Грёза предпочитала не прислушиваться к звукам, раздающимся в пустых помещениях,  ее пугали странные шорохи, стуки и скрипы, непонятный треск, гуляющие по комнатам сквозняки.

 Там коты живут,  успокаивала ее одна из старушек.  Штукатурка обсыпается, лепнина падает. Потолки да стены никудышные, дранка, поди! И крыша небось прохудилась. Хорошо еще, не заливает. Дожди-то почти каждый день идут.

 Это дети Курочкиных бегают,  говорила вторая.  Они балованные, невоспитанные. Того и гляди, потолки провалят! А чинить никто не придет. Дом нуждается в основательном ремонте  его легче снести, чем дыры латать.

Грёза соглашалась, но все равно побаивалась. Слава богу, ей не было нужды ходить на второй этаж. И как только Курочкины там живут?

После завтрака она принималась за уборку или шла по магазинам, день протекал в хлопотах. А вечером наступало время неторопливых бесед. Старушки  их звали Варвара и Полина  собирались на одной кухне, вспоминали молодость, грустили, говорили о войне.

 Тогда ленинградцы самое ценное отдавали за горсть муки, за кусочек хлеба. Можно было состояние сделать на антикварных вещах. Мародеры проникали в пустые квартиры, брали картины, подсвечники, табакерки, часы! В наш дом попала бомба, пришлось перебираться в соседний. Ох, и натерпелись мы лиха!  вздыхала Варвара.  А после войны меня здесь поселили. Жили в такой бедности, что представить страшно. Фаина, покойная, однажды простудилась  металась в жару, едва дышала, ослабела так, что ноги не держали. Ей бы питаться получше, а продавать уже нечего. Тогда я ей предложила: давай, мол, шахматы твои снесу на барахолку, может, возьмет кто? Все-таки вещь старинная, тонкой работы.

У Грёзы аж сердце сжалось от таких слов. У нее бы рука не поднялась продать шахматы  привыкла она к ним, полюбила играть фигурками, словно живыми людьми.

 Как?!  ахнула она.  Неужели Фаина Спиридоновна согласилась?

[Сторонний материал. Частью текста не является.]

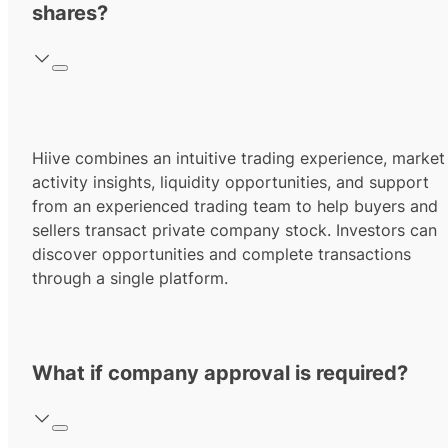
shares?
Hiive combines an intuitive trading experience, market
activity insights, liquidity opportunities, and support
from an experienced trading team to help buyers and
sellers transact private company stock. Investors can
discover opportunities and complete transactions
through a single platform.
What if company approval is required?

 Куда ей было деваться?  прищурилась Варвара.  Жить-то хочется! Мы ж молодые были, ничего еще не изведали, не вкусили, кроме горя и слез. «Бери,  сказала Фаина,  да только вряд ли ты их продашь. Я пробовала. Не получается!» Ну, думаю, рискну, авось мне больше повезет. Завернула этот сундучок в мешковину и отправилась продавать. А Фаина-то оказалась права  никто шахматы у меня не купил. Смотрели, трогали, восхищались, цену спрашивали, потом качали головами и уходили прочь. Я и так, и этак, совсем уже дешево стала просить за них. Не помогло! Так и вернулась несолоно хлебавши.

 Там четырех фигур не хватает,  волнуясь, произнесла Грёза.  Может, поэтому шахматы не захотели покупать?

 Как не хватает?  в один голос удивились старушки.

 Все фигуры были в сундучке, ровно тридцать две штуки. Я их посчитала, перед тем, как нести на барахолку!  добавила Варвара.  И потом, раз уж эти шахматы не захотели нас покидать, мы стали ими пользоваться: иногда от скуки садились играть.

 Да-да,  кивнула Полина.  Я их обеих научила, и Варю, и Фаю. У меня отец шахматами увлекался, просто бредил Алехиным, называл его величайшим в мире гроссмейстером. Хотел из меня сделать знаменитую шахматистку. Так что мы бы заметили отсутствие фигур!